Fungi & Plant Communication

How do plants talk to each other?

A story about fungal threads, underground messages, and the hidden network known as the wood wide web

Read on
Mushrooms and forest floor showing hidden underground life
The forest is not only what rises above the soil. Much of its conversation happens underneath.

How do plants talk to each other?

It sounds like the beginning of a children’s story, but it is also one of the most fascinating questions in biology. Plants do not have mouths, ears, or nervous systems like animals. They do not walk across the forest to warn a neighbour. They do not shout when danger arrives. Yet plants are not silent. They sense light, touch, moisture, damage, chemicals, and the presence of other living things. Their world is full of messages; we are simply not trained to hear them.

Some plant messages move through the air as chemical scents. When a leaf is chewed by an insect, certain plants can release volatile compounds that may influence nearby plants or attract predators of the insect. Some messages move through roots, where plants respond to nutrients, water, and neighbouring root systems. But one of the most poetic pathways is underground, through fungi.

The forest may look still, but beneath the soil it is threaded with movement, exchange, warning, hunger, and cooperation.

Many plants live in partnership with mycorrhizal fungi. The plant provides sugars made through photosynthesis. In return, the fungus helps the plant reach water and nutrients, especially phosphorus and nitrogen, through fine branching threads called hyphae. These threads are much thinner than roots and can explore soil spaces that roots cannot easily enter. Over time, fungal threads can link with the roots of multiple plants, creating shared underground networks.

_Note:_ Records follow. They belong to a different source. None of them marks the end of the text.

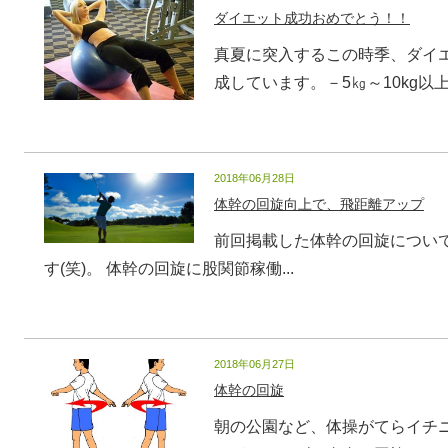
ダイエット成功おめでとう！！
真夏に突入するこの時季、ダイ
成しています。－5㎏～10kg以上と
2018年06月28日
体幹の回旋向上で、飛距離アップ
前回掲載した体幹の回旋につい
す(笑)。 ​体幹の回旋に股関節稼働...
2018年06月27日
体幹の回旋
朝の公園など、体操がてらイチ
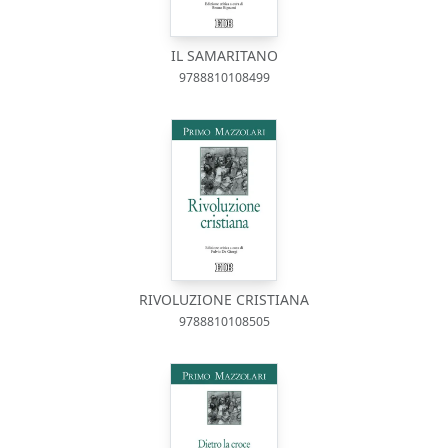
IL SAMARITANO
9788810108499
RIVOLUZIONE CRISTIANA
9788810108505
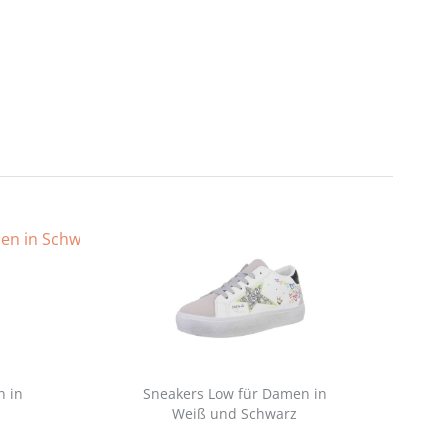
n in
Sneakers Low für Damen in
Weiß und Schwarz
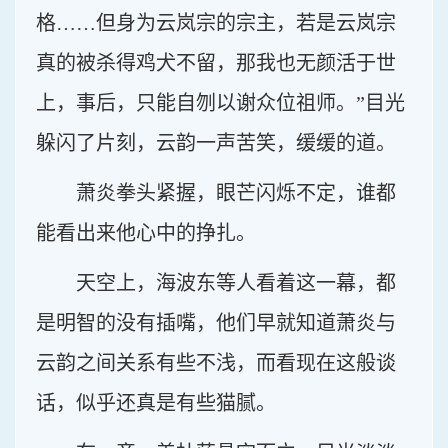
格……但身为云岚宗的宗主，若是云岚宗
真的被杀得鸡犬不留，那我也无颜活于世
上，事后，只能自刎以谢众位祖师。”目光
躲闪了片刻，云韵一声苦笑，缓缓的道。
萧炎拳头紧握，眼芒闪烁不定，谁都
能看出来他心中的挣扎。
天空上，海波东等人看着这一幕，都
是明智的没有插嘴，他们早就知道萧炎与
云韵之间关系有些不浅，而看现在这般谈
话，似乎还真是有些猫腻。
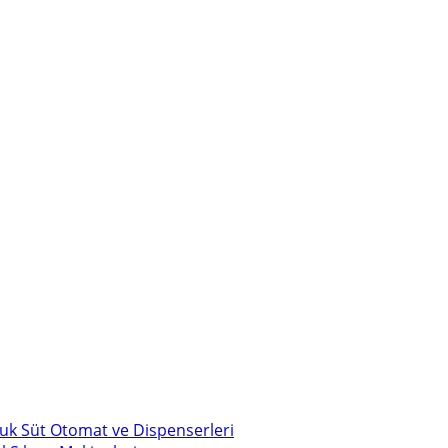
uk Süt Otomat ve Dispenserleri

This is the idea often called the “wood wide web.” It is a beautiful phrase because it helps us imagine a forest as something connected, not as a group of isolated trees standing politely apart. Through fungal networks, resources and chemical signals may move between plants. In some studies, warning-related signals, carbon, and nutrients have been shown to travel through mycorrhizal connections. The science is still careful and evolving; the forest is not sending emails. But the basic idea is powerful: underground fungal life can change how plants experience one another.

Hidden scale

Recent global estimates suggest that arbuscular mycorrhizal fungal networks may stretch over 100 quadrillion kilometres worldwide. If imagined as one straight thread, that distance has been compared with a significant fraction of the width of the Milky Way.

This scale is difficult to hold in the mind. We step on soil as if it is a surface. In reality, it is a living architecture. A teaspoon of healthy soil can contain metres of fungal hyphae. Across forests, grasslands, gardens, and wild places, these threads form a hidden infrastructure that supports plant life. They are not decorative. They are not an extra layer. They are part of how ecosystems function.

What makes fungi so important is their position between worlds. They are not plants, and they are not animals. They are decomposers, partners, recyclers, bridge-builders, and negotiators. They help break down organic matter. They move nutrients through soil. They support roots. They influence carbon storage. They make the underground world more connected than it appears from above.

Mushrooms growing from rich soil
What we call a mushroom is often only the visible fruiting body of a much larger hidden network.

The most significant growth is invisible

This is perhaps the lesson fungi keep teaching us. The most significant growth is not always the part we can see. A tree’s height matters, but so does the root. A mushroom cap catches the eye, but the mycelium below may be the deeper story. Human life is similar. The visible result is only the final surface: the business, the body, the harvest, the decision, the meal, the finished thing. Beneath it are relationships, habits, quiet work, patience, failure, repair, and support.

Plants “talk” because life is relational. No organism exists entirely alone. The forest is not just a collection of individuals; it is a community of exchanges. Some exchanges are generous. Some are competitive. Some are still mysterious. Fungi remind us that connection does not need to be loud to be real.

The mushroom above the ground is an announcement. The real conversation has already been happening in the dark.

At Manes & Morrel, this hidden world feels central to the story of mushrooms. Fungi ask us to look again at what we usually ignore. Soil is not dirt. Roots are not passive. Mushrooms are not random appearances after rain. Underneath ordinary ground, there may be a living web of exchange, quietly shaping the health of forests and the future of plants.

Perhaps that is why mushrooms feel so wise. They do not simply grow; they connect. They do not simply appear; they reveal. And sometimes, the most important message from the forest is this: what is unseen may be holding everything together.